CD14+ monocyte disease-state analysis
For the analysis of the COVID-19-associated monocyte subsets, we focused on the neighborhoods annotated as CD14+ monocytes based on majority voting, as described above. We split CD14+ monocyte neighborhoods into IFNhi COVID-19 neighborhoods (spatial FDR < 0.1, log fold change > 0 and IFN signature > 0.2), IFNlo COVID-19 neighborhoods (spatial FDR < 0.1, log fold change > 0 and IFN signature < 0.2) and healthy neighborhoods (the remaining neighborhoods). To assign cells to one of these three phenotypes, we computed, for each cell, the number of neighborhoods of each phenotype to which that cell belonged (as Milo neighborhoods can be partially overlapping) and we labeled cells based on the most representative phenotype (if the cell was found in at least three neighborhoods of that phenotype; otherwise the cell was annotated as mixed CD14+ monocyte phenotype).

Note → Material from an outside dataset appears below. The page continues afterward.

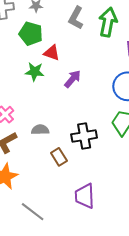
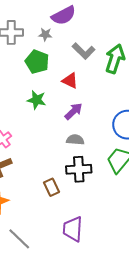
gray L-shape: (76, 18) -> (84, 51), turned -80
red triangle: (52, 53) -> (70, 81), moved
gray semicircle: (40, 130) -> (75, 140), moved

For differential expression analysis, we aggregated gene expression profiles by summing counts according to sample and CD14+ monocyte phenotype and performed differential expression testing with the edgeR quasi-likelihood test76 using the implementation in the R package glmGamPoi76 and 1% FDR (Supplementary Tables 2 and 3).
Design comparison on the IPF dataset
Data preprocessing and model training
Gene expression count matrixes for human lung IPF, control and COPD scRNA-seq data from Adams et al.2 were downloaded from the Gene Expression Omnibus (accession no. GSE136831). As cell type annotations, we used uniform labels generated from the integration of this dataset with the HLCA by Sikkema et al.16, downloaded from Zenodo (https://zenodo.org/record/6337966). For latent embedding with the AR and ACR designs, we used the embeddings from scArches mapping on the core HLCA model provided by Sikkema et al. via Zenodo. For latent embedding with the CR design, we trained a scANVI model77 on the concatenated control and disease replicating the parameters used to train the HLCA model (according to the notebooks in https://github.com/LungCellAtlas/HLCA_reproducibility), using dataset ID as the batch covariate and training on the same set of 2,000 HVGs used for HLCA training. We opted to keep the HLCA HVG set for the CR design instead of recomputing HVGs because it was selected using a custom batch-aware strategy and compared (in the original study) to alternative selections with a benchmarking pipeline16. Therefore, we reasoned that recomputing HVGs on the CR design would not represent a fair comparison. DA with Milo was performed as described above (changing only milopy.core.make_nhoods, parameters: prop = 0.01), comparing the abundance of cells from IPF samples to the abundance of cells from the control samples. Neighborhood-level annotations were performed using majority voting as described previously.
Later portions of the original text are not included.